Abstract 4353: Impact of Beta-Blocker Use on Outcomes After Discharge in Patients Who Underwent Cardiac Surgery
Background: Beta-blockers improve outcomes in patients with heart failure or history of myocardial infarction (MI), but it remains uncertain whether they are beneficial for post-cardiac surgery patients without these conditions. Therefore, we sought to determine whether discharge beta-blocker prescription is associated with long-term outcomes in patients after cardiac surgery.
Methods: We analyzed outcomes in a prospective cohort of 3102 patients discharged alive after cardiac surgery (2547 of whom had undergone coronary artery bypass graft surgery [CABG]) between September 2002 and August 2005.

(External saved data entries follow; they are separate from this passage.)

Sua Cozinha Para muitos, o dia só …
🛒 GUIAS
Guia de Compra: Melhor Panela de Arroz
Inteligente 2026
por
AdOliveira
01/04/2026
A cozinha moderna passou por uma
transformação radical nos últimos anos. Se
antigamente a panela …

Results: Of 3120 patients, 2580 (83%) were prescribed a beta-blocker at hospital discharge. These patients were more likely to be male, have prior MI, hypertension, diabetes mellitus, hyperlipidemia, or discharge prescriptions for aspirin, angiotensin-converting enzyme inhibitors, and/or statins, but were less likely to have a history of heart failure, chronic pulmonary disease, or chronic kidney disease (all p≤0.02). Over a mean follow-up of 75 months (SD 20 months), 10% (259/2580) of patients discharged on beta-blockers and 19% (97/522) not prescribed beta-blockers at time of hospital discharge died (hazard ratio 0.65, 95% confidence interval [CI] 0.49 – 0.87, after adjustment for covariates). This total includes 95 patients (57/2580 beta-blocker users vs. 38/522 non-users, unadjusted odds ratio 0.29, 95% CI 0.19 – 0.44) who died within one year of discharge after their index cardiac surgery. After adjusting for covariates, discharge beta-blocker prescription was associated with lower one year mortality in patients post-CABG: adjusted odds ratio 0.54, 95% CI 0.30 – 0.97. The association between beta-blocker use and lower mortality was consistent across all examined subgroups, including patients without prior MI or without heart failure (all p<0.01).
Conclusions: Patients discharged on beta-blocker after cardiac surgery exhibit a substantially lower mortality rate during long-term follow-up, even in those without a history of MI or heart failure.